If the RDC decides it is appropriate, it will then send out a Warning Notice to the firm or individual concerned detailing the FSA’s intention to take further action. They then have 28 days to make representations to the RDC (and may apply for more time), and have the right to access any material used in the decision making process. After any written or oral representations have been considered, the RDC makes its decision and – if appropriate – issues a Decision Notice. The firm or individual then has 28 days in which to make a referral to the Financial Services and Markets Tribunal. This Tribunal is completely independent of the FSA and will consider the entire case afresh, normally in public. It decides what action the FSA should take, including the issuing of a Notice of Discontinuance, if it believes the case has not been justified.

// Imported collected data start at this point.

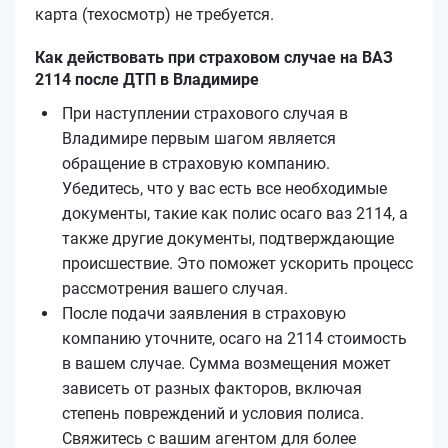
карта (техосмотр) не требуется.
Как действовать при страховом случае на ВАЗ
2114 после ДТП в Владимире
При наступлении страхового случая в
Владимире первым шагом является
обращение в страховую компанию.
Убедитесь, что у вас есть все необходимые
документы, такие как полис осаго ваз 2114, а
также другие документы, подтверждающие
происшествие. Это поможет ускорить процесс
рассмотрения вашего случая.
После подачи заявления в страховую
компанию уточните, осаго на 2114 стоимость
в вашем случае. Сумма возмещения может
зависеть от разных факторов, включая
степень повреждений и условия полиса.
Свяжитесь с вашим агентом для более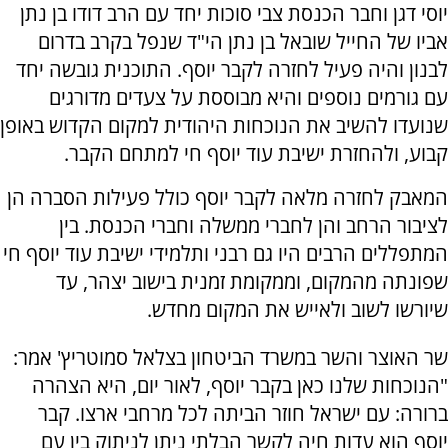
יוסי דגן וחבר הכנסת צבי סוכות יחד עם הרב דודו בן נתן
אביו של החייל שובאל בן נתן הי"ד שנפל בקרב בדרום
לבנון והיה פעיל לחזרה לקבר יוסף. התוכנית גובשה יחד
עם גורמים נוספים והיא מבוססת על צעדים מדורגים
שנועדו להשיב את הנוכחות היהודית למקום הקדוש באופן
קבוע, ולהחזרת ישיבת עוד יוסף חי למתחם הקבר.
המאבק לחזרה מלאה לקבר יוסף כולל פעילות הסברה הן
לציבור הרחב והן לחברי ממשלה וחברי הכנסת. בין
המתפללים הרבים היו גם רבני ותלמידי ישיבת עוד יוסף חי
שפונתה מהמקום, וממקומת זמנית בישוב יצהר, עד
שיורשו לשוב ולאייש את המקום מחדש.
שר האוצר והשר במשרד הביטחון בצלאל סמוטריץ' אמר:
"הנוכחות שלנו כאן בקבר יוסף, לאור יום, היא הצהרה
ברורה: עם ישראל חוזר הביתה לכל מרחבי ארצו. קבר
יוסף הוא עדות חיה לקשר הבלתי ניתן לניתוק בין עם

If no referral is made to the Tribunal following the Decision Notice, then a Final Notice is issued to the firm or individual concerned, and information is published about the case, as appropriate.

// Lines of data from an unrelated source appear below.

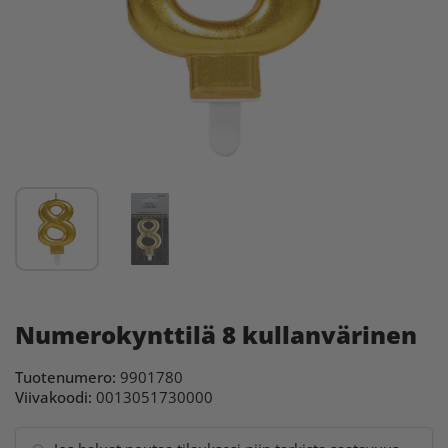
Numerokynttilä 8 kullanvärinen
Tuotenumero:
9901780
Viivakoodi:
0013051730000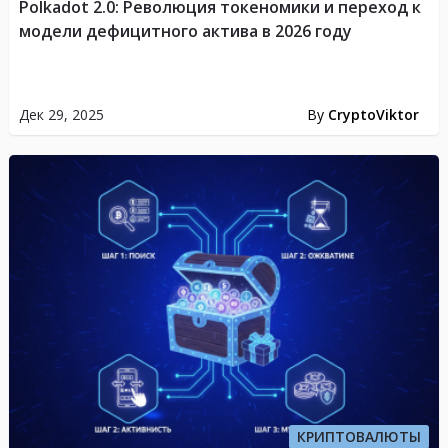
Polkadot 2.0: Революция токеномики и переход к
модели дефицитного актива в 2026 году
Дек 29, 2025
By
CryptoViktor
КРИПТОВАЛЮТЫ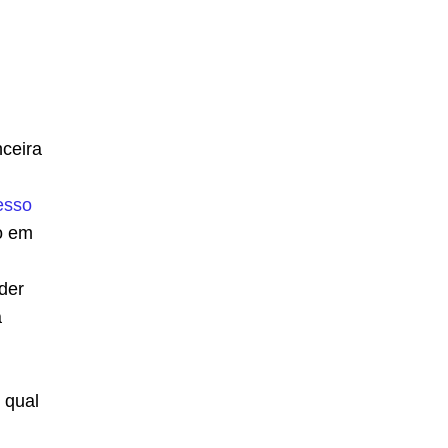
nceira
esso
vo em
der
a
 qual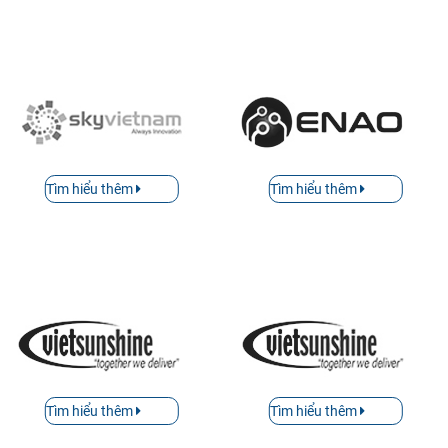
Tìm hiểu thêm
Tìm hiểu thêm
Tìm hiểu thêm
Tìm hiểu thêm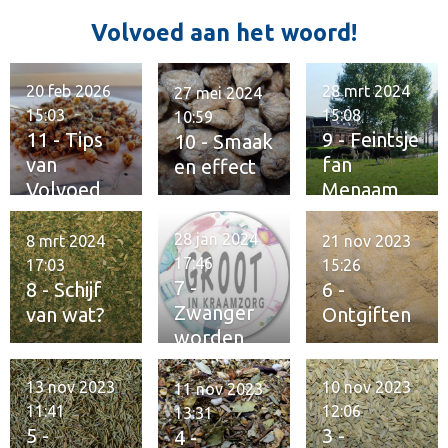
t
Volvoed aan het woord!
e
r
r
20 feb 2026
28 mrt 2024
27 mei 2024
e
15:03
15:08
10:59
n
11 - Tips
9 - Feintsje
10 - Smaak
van
fan
en effect
Volvoed
Menaam
28 jan 2024
8 mrt 2024
21 nov 2023
17:46
17:03
15:26
7 -
8 - Schijf
6 -
Zwanger
van wat?
Ontgiften
worden
13 nov 2023
10 nov 2023
11 nov 2023
11:41
12:06
13:31
5 -
3 -
4 -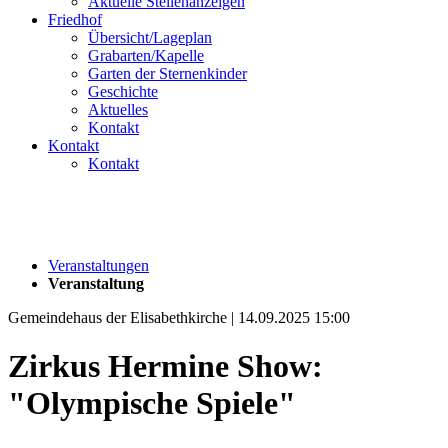
Aktuelle Stellenanzeigen
Friedhof
Übersicht/Lageplan
Grabarten/Kapelle
Garten der Sternenkinder
Geschichte
Aktuelles
Kontakt
Kontakt
Kontakt
Veranstaltungen
Veranstaltung
Gemeindehaus der Elisabethkirche | 14.09.2025 15:00
Zirkus Hermine Show:
"Olympische Spiele"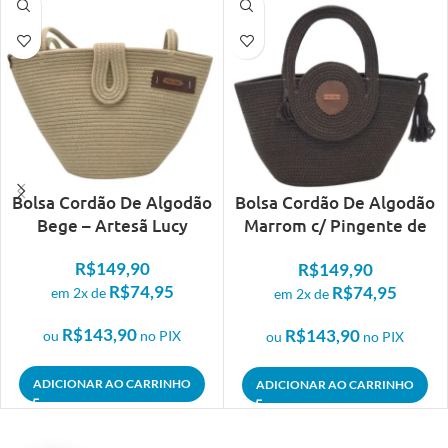
Bolsa Cordão De Algodão
Bolsa Cordão De Algodão
Bege – Artesã Lucy
Marrom c/ Pingente de
franja – Artesã Lucy
R$
149,90
R$
149,90
R$
74,95
R$
74,95
em 2x de
em 2x de
R$
143,90
R$
143,90
ou
no PIX
ou
no PIX
ADICIONAR AO CARRINHO
ADICIONAR AO CARRINHO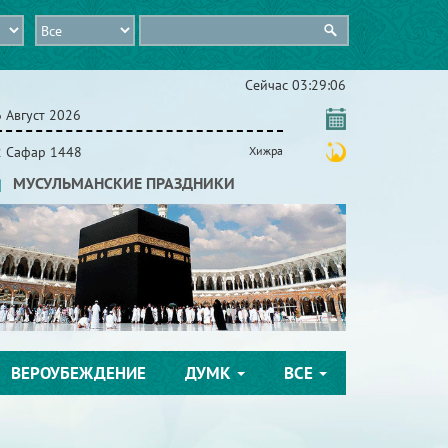
Сейчас
03:29:08
 Август 2026
2 Сафар 1448
Хижра
МУСУЛЬМАНСКИЕ ПРАЗДНИКИ
ВЕРОУБЕЖДЕНИЕ
ДУМК
ВСЕ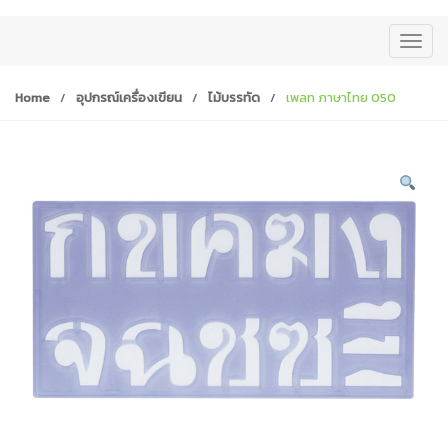
T
o
g
Home
/
อุปกรณ์เครื่องเขียน
/
ไม้บรรทัด
/
เพลท ภาษาไทย 050
g
l
e
n
a
v
i
g
a
t
i
o
n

We are reminded that settlement is possible at any stage of the enforcement process, with new procedures for this in place since 20 October 2005. Since this date, increased separation and transparency between the Enforcement division and the RDC has been the objective, and towards this aim it has been possible for the settlement of cases without approval from the RDC. In these cases, a team of settlement decision makers, drawn from a pool of FSA directors, will be the ultimate decision makers in any settlement negotiations between Enforcement and the firm or individual. In this context, ‘settlement’ is not comparable to the settlement of a commercial dispute, but rather an early acceptance by the firm or individual of the terms of the FSA’s regulatory decision.

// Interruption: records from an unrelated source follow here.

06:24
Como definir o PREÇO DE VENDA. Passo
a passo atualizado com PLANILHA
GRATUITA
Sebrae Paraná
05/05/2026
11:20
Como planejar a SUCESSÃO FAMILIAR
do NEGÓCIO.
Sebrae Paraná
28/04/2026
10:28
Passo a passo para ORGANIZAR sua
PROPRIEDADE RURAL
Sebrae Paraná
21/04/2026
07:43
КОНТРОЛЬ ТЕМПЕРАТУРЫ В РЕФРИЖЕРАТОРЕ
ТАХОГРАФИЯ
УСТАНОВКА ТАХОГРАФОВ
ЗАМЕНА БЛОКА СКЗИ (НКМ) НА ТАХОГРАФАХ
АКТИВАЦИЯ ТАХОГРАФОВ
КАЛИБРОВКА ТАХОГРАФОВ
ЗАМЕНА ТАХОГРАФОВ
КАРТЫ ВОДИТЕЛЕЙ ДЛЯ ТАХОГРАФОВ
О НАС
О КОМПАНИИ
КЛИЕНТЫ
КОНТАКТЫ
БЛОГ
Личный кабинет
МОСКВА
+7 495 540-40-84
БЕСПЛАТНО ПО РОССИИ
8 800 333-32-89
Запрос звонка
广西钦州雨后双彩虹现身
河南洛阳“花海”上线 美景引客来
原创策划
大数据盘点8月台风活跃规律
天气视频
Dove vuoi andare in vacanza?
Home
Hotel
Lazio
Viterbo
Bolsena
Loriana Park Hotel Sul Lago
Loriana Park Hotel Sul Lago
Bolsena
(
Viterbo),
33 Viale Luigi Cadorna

Where investigators have been appointed on or after 20 October 2005, a discount scheme for the early payment of financial penalties is in operation. Discounts vary according to the stage at which settlement is reached. Stage one attracts a discount of 30 per cent and is defined as the period from the start of the investigation to the point where sufficient understanding of the gravity of the misconduct has been gained and communicated, and a reasonable opportunity to reach agreement on the amount of penalty has been allowed. In the case of RHL, settlement was achieved in this period which enabled a £50,000 fine to be discounted to £35,000. Stage two is from the end of stage one to the expiry of the period for making written representations to the RDC (20 per cent discount), and stage three is from the end of stage two up to the issue of the Decision Notice (10 per cent discount).

All bases covered

If this seems a rather bureaucratic and protracted process, we have to remember that the FSA’s enforcement procedures must cover the largest financial institutions as well as the smallest authorised mortgage firm. They are in place not only to protect individual consumers from being treated unfairly, but also applied to ensure that the UK financial markets are not undermined by illegal conduct. For example, in April 2006 we saw Deutsche Bank being fined around £6.4 million for failing to observe proper standards of market conduct (Principle five) and failing to conduct its business with due skill, care and diligence (Principle two) – the same Principle as cited in RHL’s Final Notice. So, large or small, we are treated on equal terms under the FSA Enforcement processes – and the best way to avoid this happening is to uphold the principles in all your business dealings, and to be able to prove this is the case, if it is ever called into doubt.